まずCFRPの母材として,「連鎖硬化ポリマー:CCP(Chain Curing Polymer)」と呼ばれる新素材を開発した。これは,紫外線で表面の一部を硬化させることによって,そこで発生した熱を利用して熱硬化反応を連鎖して起こさせる材料である。主成分はエポキシ樹脂だが,光重合開始剤と熱重合開始剤を適切に組み合わせることによって,硬化反応時の反応熱を次の反応にうまく利用する連鎖反応を起こさせることに成功した。反応としては,まず紫外線によりカチオンが発生してそれが分子を攻撃して重合する「光カチオン硬化」が起こる。その際の熱によってさらに,カチオンが発生し,それによって「熱カチオン硬化」が連鎖的に起こるという仕組みである。

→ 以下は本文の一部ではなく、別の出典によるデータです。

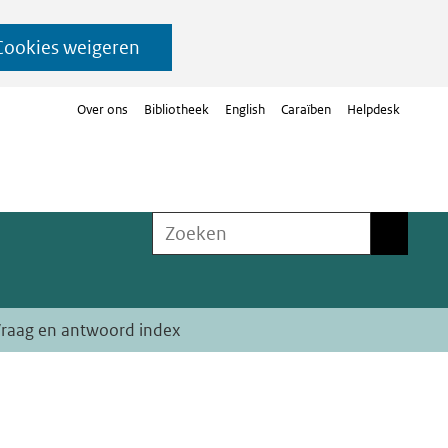
Cookies weigeren
Over ons
Bibliotheek
English
Caraïben
Helpdesk
Zoeken
Zoeken
raag en antwoord index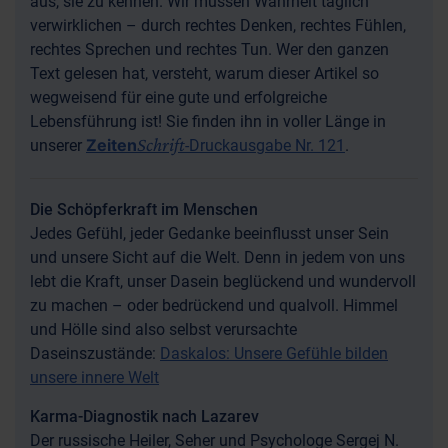
aus, sie zu kennen. Wir müssen Wahrheit täglich
verwirklichen – durch rechtes Denken, rechtes Fühlen,
rechtes Sprechen und rechtes Tun. Wer den ganzen
Text gelesen hat, versteht, warum dieser Artikel so
wegweisend für eine gute und erfolgreiche
Lebensführung ist! Sie finden ihn in voller Länge in
Schrift
Zeiten
unserer
-Druckausgabe Nr. 121
.
Die Schöpferkraft im Menschen
Jedes Gefühl, jeder Gedanke beeinflusst unser Sein
und unsere Sicht auf die Welt. Denn in jedem von uns
lebt die Kraft, unser Dasein beglückend und wundervoll
zu machen – oder bedrückend und qualvoll. Himmel
und Hölle sind also selbst verursachte
Daseinszustände:
Daskalos: Unsere Gefühle bilden
unsere innere Welt
Karma-Diagnostik nach Lazarev
Der russische Heiler, Seher und Psychologe Sergej N.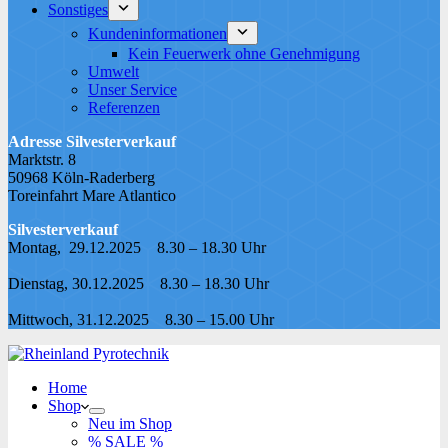
Sonstiges
Kundeninformationen
Kein Feuerwerk ohne Genehmigung
Umwelt
Unser Service
Referenzen
Adresse Silvesterverkauf
Marktstr. 8
50968 Köln-Raderberg
Toreinfahrt Mare Atlantico
Silvesterverkauf
Montag, 29.12.2025 8.30 – 18.30 Uhr
Dienstag, 30.12.2025 8.30 – 18.30 Uhr
Mittwoch, 31.12.2025 8.30 – 15.00 Uhr
Home
Shop
Neu im Shop
% SALE %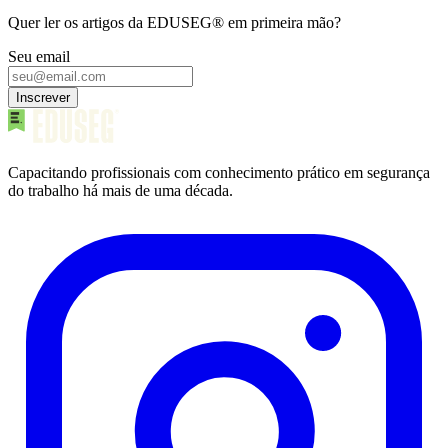
Quer ler os artigos da EDUSEG® em primeira mão?
Seu email
Inscrever
Capacitando profissionais com conhecimento prático em segurança
do trabalho há mais de uma década.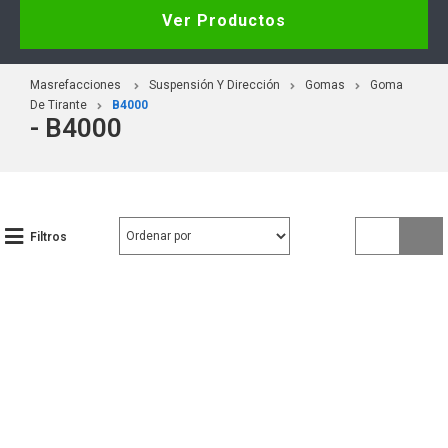
Ver Productos
Masrefacciones
Suspensión Y Dirección
Gomas
Goma
De Tirante
B4000
- B4000
Filtros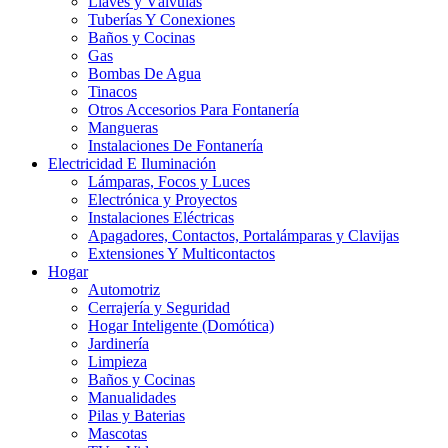
Llaves y Válvulas
Tuberías Y Conexiones
Baños y Cocinas
Gas
Bombas De Agua
Tinacos
Otros Accesorios Para Fontanería
Mangueras
Instalaciones De Fontanería
Electricidad E Iluminación
Lámparas, Focos y Luces
Electrónica y Proyectos
Instalaciones Eléctricas
Apagadores, Contactos, Portalámparas y Clavijas
Extensiones Y Multicontactos
Hogar
Automotriz
Cerrajería y Seguridad
Hogar Inteligente (Domótica)
Jardinería
Limpieza
Baños y Cocinas
Manualidades
Pilas y Baterias
Mascotas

同社はこの樹脂をFRPの成形法であるRTM(レジン・トランスファー・モールディング)法に適用した。RTMとは型内に炭素繊維の織物をセットした後,母材となる樹脂を含浸した後,硬化させる方法である。従来のRTM法では加熱硬化法を採用しているために,型全体を大きな加熱オーブンの中に入れて,加熱硬化させていた(図1)。

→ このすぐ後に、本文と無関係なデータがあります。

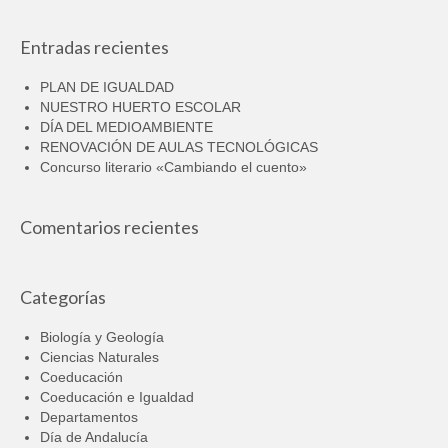
Entradas recientes
PLAN DE IGUALDAD
NUESTRO HUERTO ESCOLAR
DÍA DEL MEDIOAMBIENTE
RENOVACIÓN DE AULAS TECNOLÓGICAS
Concurso literario «Cambiando el cuento»
Comentarios recientes
Categorías
Biología y Geología
Ciencias Naturales
Coeducación
Coeducación e Igualdad
Departamentos
Día de Andalucía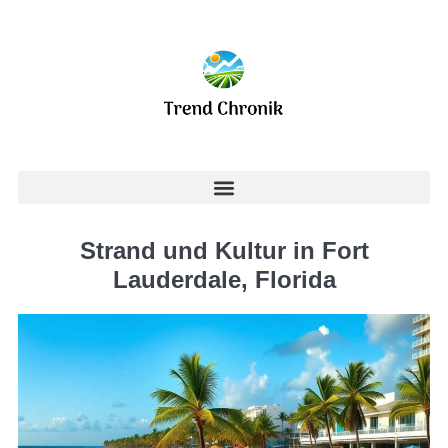
Strand und Kultur in Fort
Lauderdale, Florida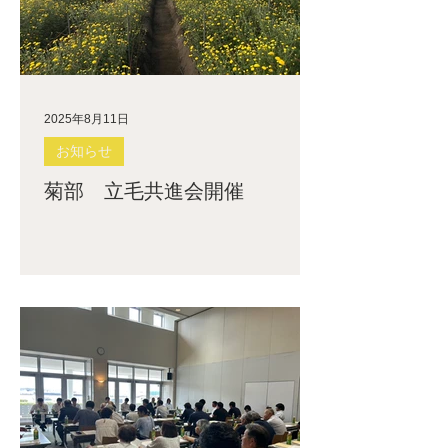
2025年8月11日
お知らせ
菊部 立毛共進会開催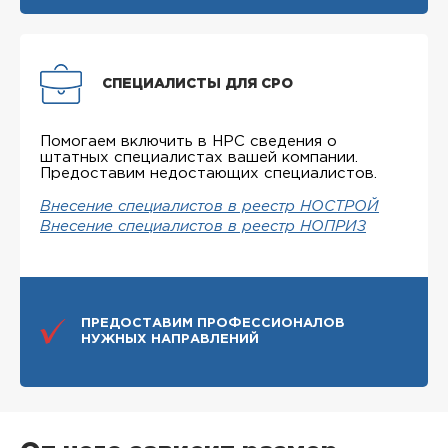
СПЕЦИАЛИСТЫ ДЛЯ СРО
Помогаем включить в НРС сведения о
штатных специалистах вашей компании.
Предоставим недостающих специалистов.
Внесение специалистов в реестр НОСТРОЙ
Внесение специалистов в реестр НОПРИЗ
ПРЕДОСТАВИМ ПРОФЕССИОНАЛОВ
НУЖНЫХ НАПРАВЛЕНИЙ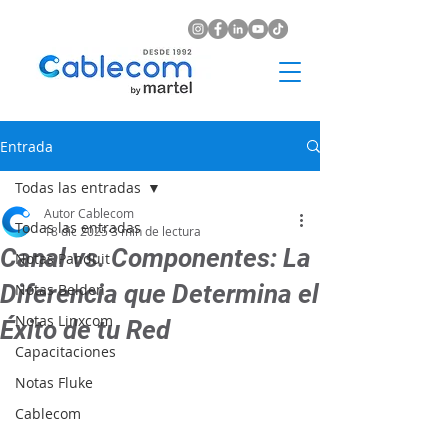
Entrada
Todas las entradas
Autor Cablecom
Todas las entradas
18 dic 2025
3 min de lectura
Canal vs. Componentes: La
Notas Panduit
Diferencia que Determina el
Notas Belden
Notas Linxcom
Éxito de tu Red
Capacitaciones
Notas Fluke
Cablecom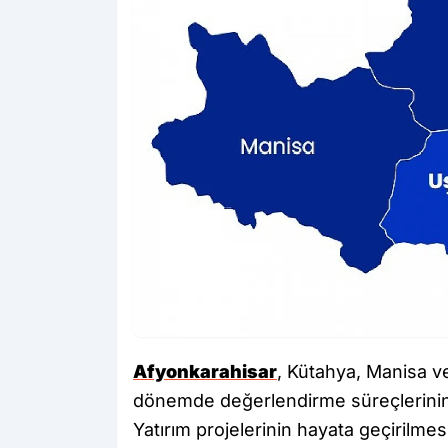
Afyonkarahisar
, Kütahya, Manisa v
dönemde değerlendirme süreçlerinin
Yatırım projelerinin hayata geçirilmes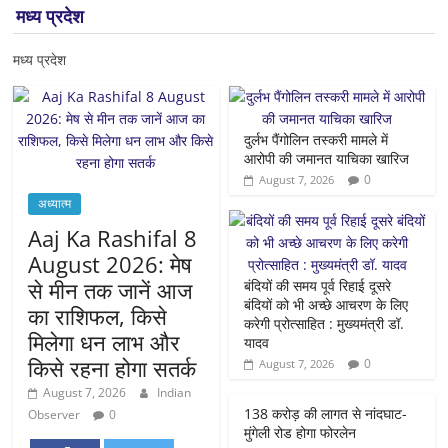
मध्य प्रदेश
मध्य प्रदेश
दुर्लभ पैंगोलिन तस्करी मामले में
आरोपी की जमानत याचिका खारिज
0
August 7, 2026
अध्यात्म
Aaj Ka Rashifal 8
August 2026: मेष
से मीन तक जानें आज
बंदियों की समय पूर्व रिहाई दूसरे
बंदियों को भी अच्छे आचरण के लिए
का राशिफल, किसे
करेगी प्रोत्साहित : मुख्यमंत्री डॉ.
मिलेगा धन लाभ और
यादव
किसे रहना होगा सतर्क
0
August 7, 2026
August 7, 2026
Indian
138 करोड़ की लागत से नांदघाट-
Observer
0
मुंगेली रोड होगा फोरलेन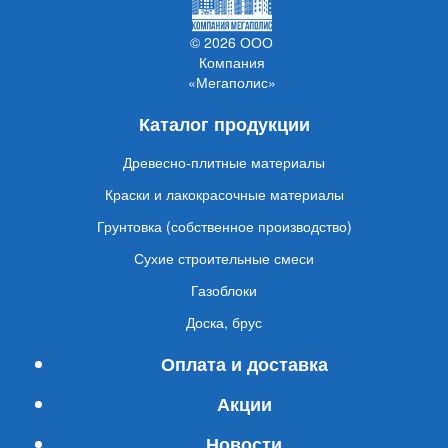
© 2026 ООО
Компания
«Мегаполис»
Каталог продукции
Древесно-плитные материалы
Краски и лакокрасочные материалы
Грунтовка (собственное производство)
Сухие строительные смеси
Газоблоки
Доска, брус
Оплата и доставка
Акции
Новости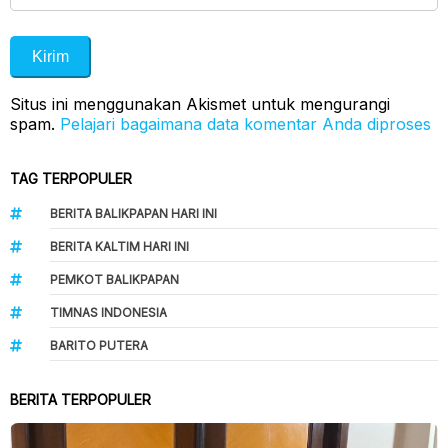
Situs ini menggunakan Akismet untuk mengurangi
spam.
Pelajari bagaimana data komentar Anda diproses
TAG TERPOPULER
BERITA BALIKPAPAN HARI INI
BERITA KALTIM HARI INI
PEMKOT BALIKPAPAN
TIMNAS INDONESIA
BARITO PUTERA
BERITA TERPOPULER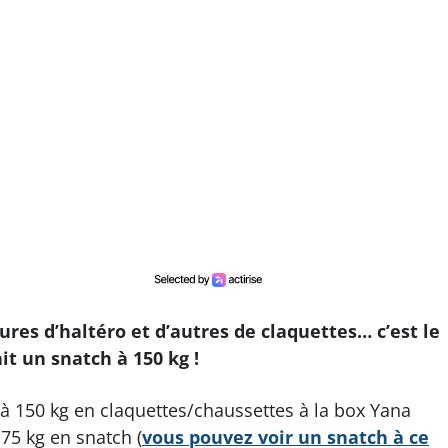
res d’haltéro et d’autres de claquettes… c’est le
t un snatch à 150 kg !
à 150 kg en claquettes/chaussettes à la box Yana
75 kg en snatch (
vous pouvez voir un snatch à ce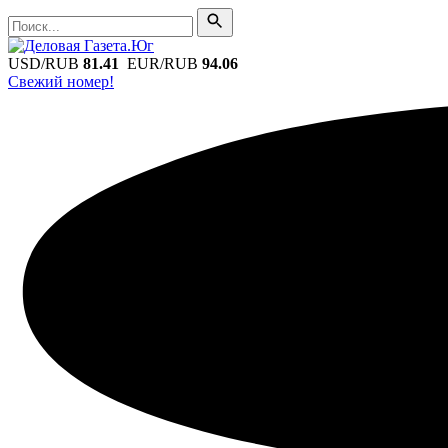
Поиск
Поиск
USD/RUB
81.41
EUR/RUB
94.06
Свежий номер!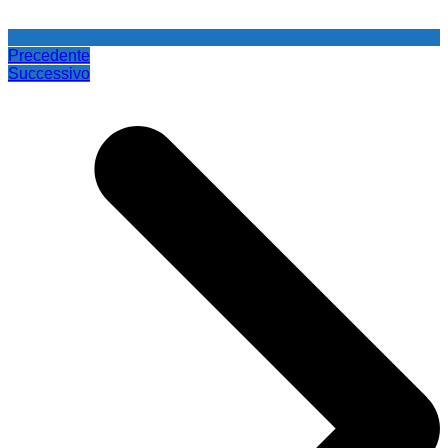
Precedente
Successivo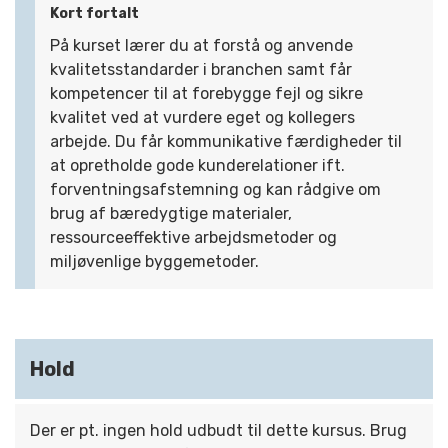
Kort fortalt
På kurset lærer du at forstå og anvende
kvalitetsstandarder i branchen samt får
kompetencer til at forebygge fejl og sikre
kvalitet ved at vurdere eget og kollegers
arbejde. Du får kommunikative færdigheder til
at opretholde gode kunderelationer ift.
forventningsafstemning og kan rådgive om
brug af bæredygtige materialer,
ressourceeffektive arbejdsmetoder og
miljøvenlige byggemetoder.
Hold
Der er pt. ingen hold udbudt til dette kursus. Brug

これに対して,開発した連鎖硬化ポリマーを使えば,オーブンが必要なく,織物に樹脂を含浸した後,その一端に紫外線を照射するだけで反応が進む(図2)。この方法により同社は,約1m長さのJ型フレームを試作できることを確認した(図3)。オーブンを使った従来法の成形時間が約5時間かかっていたところ,今回の方法は約10分と大幅に短縮できた(反応温度は約180℃)。Jフレームが可能ならば他のT型やI型などフレーム構造材の成形は可能と見ている。フレーム構造材は航空機構造部材の中でも中心的な部材であり,これにより航空機の構造部材の「革新的な製造方法を開発できた」(同社)としている。

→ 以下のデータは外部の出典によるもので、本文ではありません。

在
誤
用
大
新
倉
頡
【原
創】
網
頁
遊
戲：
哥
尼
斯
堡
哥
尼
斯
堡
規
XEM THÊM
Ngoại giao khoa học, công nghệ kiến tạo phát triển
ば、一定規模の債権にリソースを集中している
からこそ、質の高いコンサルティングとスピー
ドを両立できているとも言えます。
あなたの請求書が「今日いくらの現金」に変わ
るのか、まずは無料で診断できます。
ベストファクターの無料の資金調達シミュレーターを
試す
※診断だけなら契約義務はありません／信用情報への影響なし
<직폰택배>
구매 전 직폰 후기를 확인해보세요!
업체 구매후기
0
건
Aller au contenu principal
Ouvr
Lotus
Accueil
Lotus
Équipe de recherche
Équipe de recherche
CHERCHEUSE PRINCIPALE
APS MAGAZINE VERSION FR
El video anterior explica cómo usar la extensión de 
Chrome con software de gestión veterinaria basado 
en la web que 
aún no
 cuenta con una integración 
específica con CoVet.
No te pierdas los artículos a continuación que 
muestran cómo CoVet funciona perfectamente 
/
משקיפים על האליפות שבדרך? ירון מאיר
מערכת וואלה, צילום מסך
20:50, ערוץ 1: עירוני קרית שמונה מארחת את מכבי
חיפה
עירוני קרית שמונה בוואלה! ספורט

CFRPは,米Boeing社の「787」など胴体や主翼の構造部材として既に採用されているが,現状の製造法はCFRPのプリプレグ(繊維に各種樹脂を含浸した成形前のシート)を手作業で貼り付ける「ハンドレイアップ」法という手法が採用されている。構造体を加熱硬化させる巨大なオーブンも必要である。それに比べて,今回の方法ならば,成形サイクルタイムの短縮とオーブンなどの初期投資が必要ない分,「約40%のコストダウンが可能になる」と同社は見ており,それを目標に実用開発を進めるという。
同研究は,経済産業省が2003年から始めた国家プロジェクト「次世代構造部材創製加工技術開発」の一環。2007年には材料・成形法の要素技術の開発を終了させ,続いて実機採用の検討を開始する計画である。2015年ごろの小型民間旅客機への採用を目指すとしている。